The Mainspring of Human Progress
- First edition
- Author: Henry Grady Weaver
- Publisher: Talbot Books
- Publication date: 1947

= The Mainspring of Human Progress =

Book by Henry Grady Weaver

The Mainspring of Human Progress, by Henry Grady Weaver, is a libertarian history book published in 1947 by Talbot Books. In 1953, the Foundation for Economic Education printed a revised edition and has done all subsequent printings. The book is an adaptation of the 1943 Rose Wilder Lane book The Discovery of Freedom, rewritten by Weaver.

==Relation to The Discovery of Freedom==
Rose Wilder Lane's book The Discovery of Freedom: Man's Struggle Against Authority was printed in 1943. It received good reviews, notably from Albert Jay Nock, but Lane was dissatisfied with it and would not give permission to reprint it.
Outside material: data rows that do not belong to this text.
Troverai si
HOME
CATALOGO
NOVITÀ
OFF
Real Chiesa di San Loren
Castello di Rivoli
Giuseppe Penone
Only one thousand copies were printed in her lifetime. The continuing interest in her book prompted Weaver to produce his adaptation.
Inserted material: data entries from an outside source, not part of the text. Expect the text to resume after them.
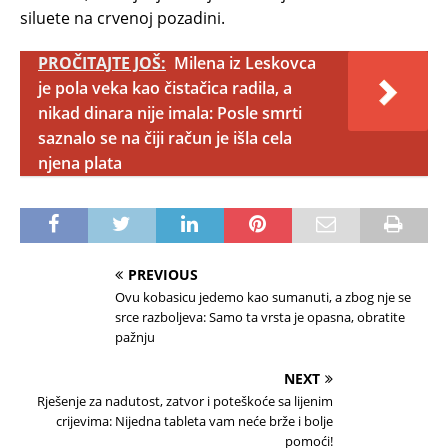
siluete na crvenoj pozadini.
PROČITAJTE JOŠ:
Milena iz Leskovca
je pola veka kao čistačica radila, a
nikad dinara nije imala: Posle smrti
saznalo se na čiji račun je išla cela
njena plata
PREVIOUS
Ovu kobasicu jedemo kao sumanuti, a zbog nje se
srce razboljeva: Samo ta vrsta je opasna, obratite
pažnju
NEXT
Rješenje za nadutost, zatvor i poteškoće sa lijenim
crijevima: Nijedna tableta vam neće brže i bolje
pomoći!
Weaver felt that "certain important, but lesser known books, deserved to be rewritten, brought up-to-date and published in streamlined editions for people who don't have much time to read." He characterized his work as both a "condensation" and an "amplification" of Lane's, writing: "I've tried to retell her story in my own way, making liberal use of her material—plus ideas growing out of personal experiences and gathered from various sources."

In The Modern Library's readers poll of the 100 best nonfiction books (conducted 4/29/1999 through 9/30/1999), The Mainspring of Human Progress was ranked #48 and The Discovery of Freedom was #67.